Em dias marcados por tragédias, conflitos e uma avalanche diária de más notícias, a cultura surge como um alento necessário. Quase um refúgio coletivo. É ela que preserva identidades, fortalece vínculos e lembra à sociedade quem ela é e de onde veio. Quando se fala em cultura regional, esse papel se torna ainda mais essencial: trata-se da memória viva de um povo, transmitida de geração em geração por meio da música, da oralidade, dos costumes e das expressões populares.
Nesse contexto, o reconhecimento ao projeto “Canta Viola: Música, Cidadania e Tradição”, de Presidente Prudente, ganha um significado que vai muito além de um prêmio.
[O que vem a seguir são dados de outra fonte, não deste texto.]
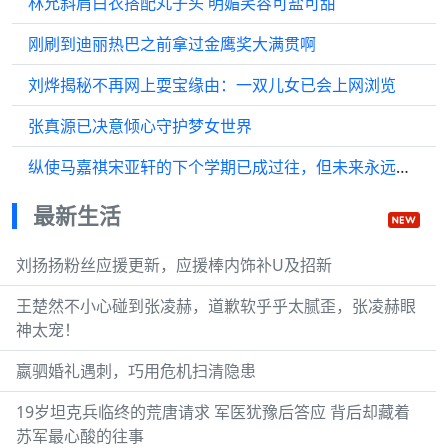
林允斜肩白衣搭配丸子头 明媚笑容可盐可甜
刚刷到迪丽热巴之前拿过金鹰奖大满贯啊
刘烨揭秘不再网上耍宝缘由：一双儿女已会上网浏览
张真源已决意倾心守护梦女世界
纵使马嘉祺宋亚轩的下个学期已成过往，但未来永远在前方铺展
最新生活
刘扬扬粉丝应援更新，应援棒内饰补U及招新
王楚然不小心碰到张凌赫，道歉软乎乎太腻歪，张凌赫眼
神太宠！
嬴驷婚礼遇刺，巧用危机扫清隐患
19岁坦克兵临终的荒唐请求 军医犹豫后答应 背后却藏着
苏军最心酸的往事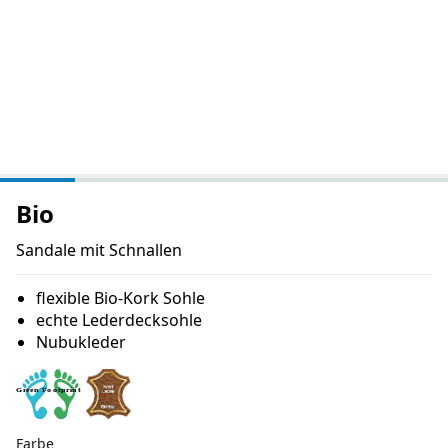
Bio
Sandale mit Schnallen
flexible Bio-Kork Sohle
echte Lederdecksohle
Nubukleder
Farbe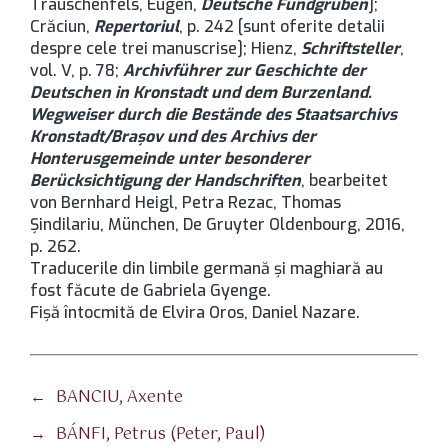
Trauschenfels, Eugen,
Deutsche Fundgruben
];
Crăciun,
Repertoriul
, p. 242 [sunt oferite detalii
despre cele trei manuscrise]; Hienz,
Schriftsteller
,
vol. V, p. 78;
Archivführer zur Geschichte der
Deutschen in Kronstadt und dem Burzenland.
Wegweiser durch die Bestände des Staatsarchivs
Kronstadt/Braşov und des Archivs der
Honterusgemeinde unter besonderer
Berücksichtigung der Handschriften
, bearbeitet
von Bernhard Heigl, Petra Rezac, Thomas
Şindilariu, München, De Gruyter Oldenbourg, 2016,
p. 262.
Traducerile din limbile germană şi maghiară au
fost făcute de Gabriela Gyenge.
Fişă întocmită de Elvira Oros, Daniel Nazare.
←
BANCIU, Axente
→
BÁNFI, Petrus (Peter, Paul)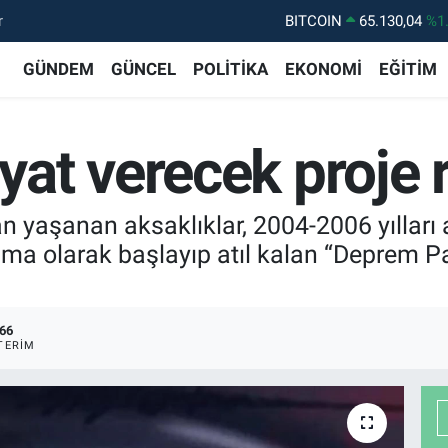
BITCOIN
65.130,04
%1
r
DOLAR
47,7106
%0.
GÜNDEM
GÜNCEL
POLİTİKA
EKONOMİ
EĞİTİM
EURO
55,1652
%0.
STERLİN
64,4046
%0.
t verecek proje r
GRAM ALTIN
6618.49
%2.
BİST100
13.773
%-
an yaşanan aksaklıklar, 2004-2006 yılları 
a olarak başlayıp atıl kalan “Deprem Par
66
TERIM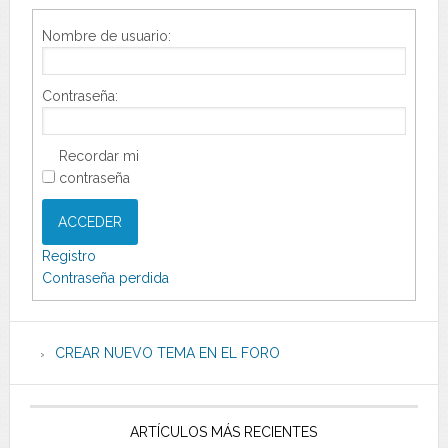
Nombre de usuario:
Contraseña:
Recordar mi
contraseña
ACCEDER
Registro
Contraseña perdida
CREAR NUEVO TEMA EN EL FORO
ARTÍCULOS MÁS RECIENTES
A iniciativa receberá, no dia 13 de março, o Prêmio Inezita Barroso 2026, concedido pela Assembleia Legislativa do Estado de São Paulo, a maior honraria dedicada à música caipira e às manifestações genuínas da cultura popular paulista.
Celebrar a cultura caipira é valorizar um patrimônio que resiste ao tempo e às modas passageiras. A viola, as letras simples e profundas, as histórias cantadas do interior falam de trabalho, fé, saudade e pertencimento, sentimentos universais que unem o campo e a cidade. Em um mundo cada vez mais acelerado e digital, iniciativas como o “Canta Viola” cumprem a missão de desacelerar, de reconectar pessoas às suas raízes e de promover cidadania por meio da arte.
Como destaca o produtor e professor, Haroldo Lobo, idealizador do projeto, trata-se do reconhecimento máximo do setor, comparável a um “Oscar” da música sertaneja raiz. Mais do que uma metáfora, a afirmação revela o alcance simbólico da premiação: ela legitima o trabalho de quem mantém viva a cultura popular, muitas vezes à margem dos grandes holofotes.
Em meio a tantas manchetes duras, notícias como essa aquecem o coração e renovam a esperança. Mostram que, apesar das dificuldades, ainda há espaço para celebrar o que é autêntico, simples e verdadeiro. Valorizar a cultura regional não é olhar para o passado com nostalgia, mas garantir que ele continue dialogando com o presente e inspirando o futuro.